- Opening Delimiter -
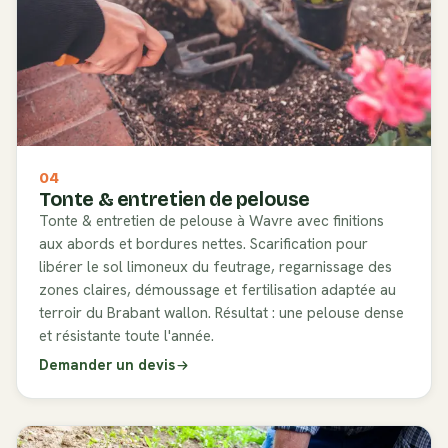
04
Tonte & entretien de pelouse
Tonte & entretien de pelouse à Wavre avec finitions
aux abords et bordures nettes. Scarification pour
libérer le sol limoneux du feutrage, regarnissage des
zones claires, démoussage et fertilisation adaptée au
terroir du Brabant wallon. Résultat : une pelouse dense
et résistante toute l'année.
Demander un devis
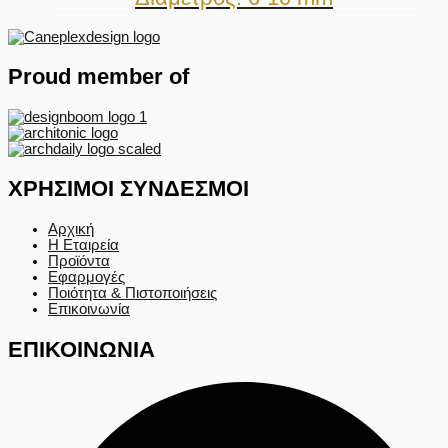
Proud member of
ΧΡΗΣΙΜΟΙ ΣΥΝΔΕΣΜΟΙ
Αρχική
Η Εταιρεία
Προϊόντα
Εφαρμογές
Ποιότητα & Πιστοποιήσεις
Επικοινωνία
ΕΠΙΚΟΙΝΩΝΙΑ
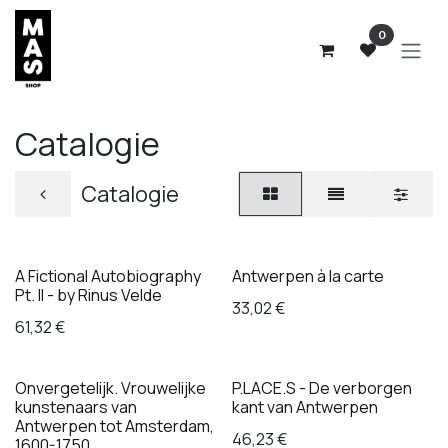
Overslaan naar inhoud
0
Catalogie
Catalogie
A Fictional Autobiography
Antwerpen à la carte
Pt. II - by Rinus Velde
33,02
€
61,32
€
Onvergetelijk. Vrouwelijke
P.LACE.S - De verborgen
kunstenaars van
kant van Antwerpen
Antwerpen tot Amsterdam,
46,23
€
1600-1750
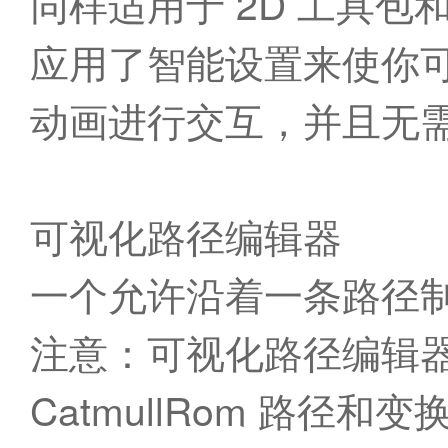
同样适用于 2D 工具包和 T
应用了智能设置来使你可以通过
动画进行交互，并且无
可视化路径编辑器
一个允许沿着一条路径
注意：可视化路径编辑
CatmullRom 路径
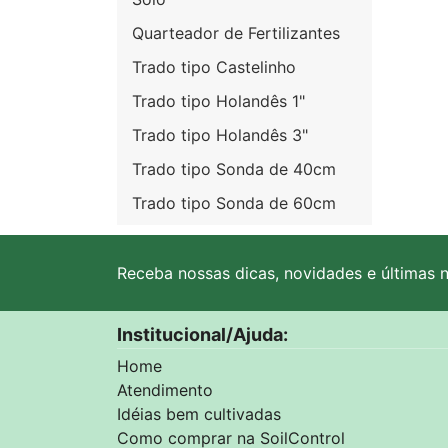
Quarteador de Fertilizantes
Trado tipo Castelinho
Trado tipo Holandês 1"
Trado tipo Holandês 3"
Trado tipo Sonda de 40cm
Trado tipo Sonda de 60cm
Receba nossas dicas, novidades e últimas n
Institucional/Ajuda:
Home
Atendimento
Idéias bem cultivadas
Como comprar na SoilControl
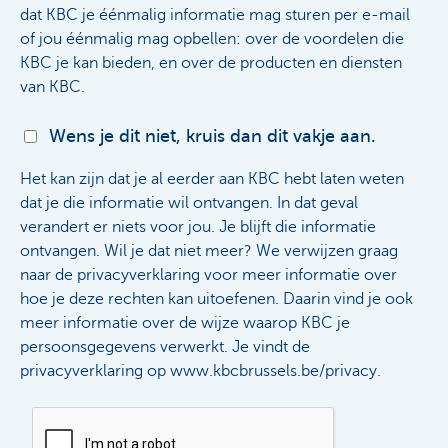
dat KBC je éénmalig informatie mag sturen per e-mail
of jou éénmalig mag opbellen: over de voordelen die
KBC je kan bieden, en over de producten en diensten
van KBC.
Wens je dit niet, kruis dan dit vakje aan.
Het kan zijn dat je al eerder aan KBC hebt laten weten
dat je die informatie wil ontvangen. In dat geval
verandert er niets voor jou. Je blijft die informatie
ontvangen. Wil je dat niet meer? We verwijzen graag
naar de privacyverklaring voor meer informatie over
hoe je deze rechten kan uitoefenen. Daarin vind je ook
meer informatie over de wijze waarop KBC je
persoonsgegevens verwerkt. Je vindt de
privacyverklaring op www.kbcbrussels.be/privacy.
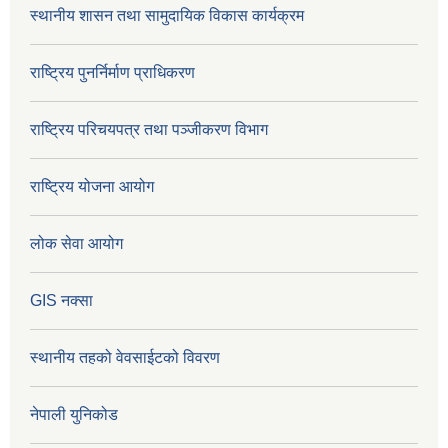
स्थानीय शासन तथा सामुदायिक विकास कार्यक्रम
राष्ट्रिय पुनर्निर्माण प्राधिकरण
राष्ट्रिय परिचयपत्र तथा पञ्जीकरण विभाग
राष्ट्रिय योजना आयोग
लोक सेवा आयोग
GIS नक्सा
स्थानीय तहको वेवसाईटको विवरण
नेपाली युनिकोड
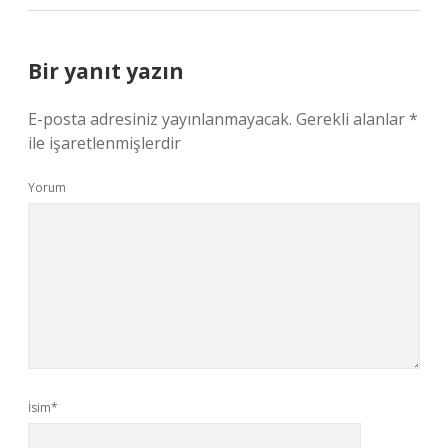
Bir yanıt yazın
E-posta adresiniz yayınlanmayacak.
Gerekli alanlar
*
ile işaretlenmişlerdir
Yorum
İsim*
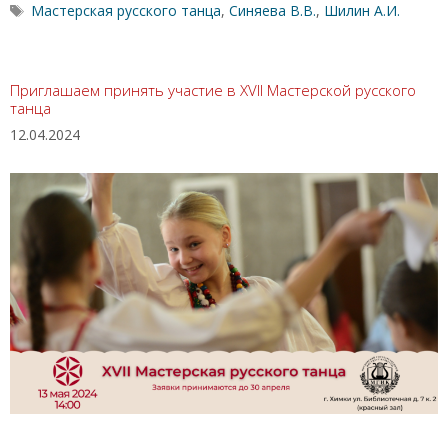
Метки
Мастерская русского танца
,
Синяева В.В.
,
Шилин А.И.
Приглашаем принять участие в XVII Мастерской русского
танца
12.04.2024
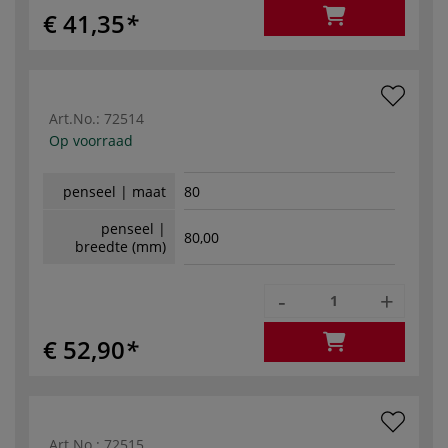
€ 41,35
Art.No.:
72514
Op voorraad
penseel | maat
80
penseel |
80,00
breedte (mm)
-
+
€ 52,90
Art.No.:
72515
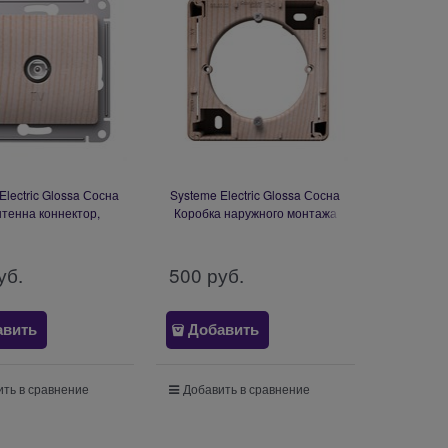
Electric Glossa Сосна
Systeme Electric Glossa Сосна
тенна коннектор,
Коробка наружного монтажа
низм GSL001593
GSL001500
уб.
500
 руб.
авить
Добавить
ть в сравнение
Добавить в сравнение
- Closing Delimiter -
**Task description**
Lines with the string "Antwerpen": pick each one out of the material and return it.

**Solution to the exercise**
Antwerpen à la carte
kant van Antwerpen
Antwerpen tot Amsterdam,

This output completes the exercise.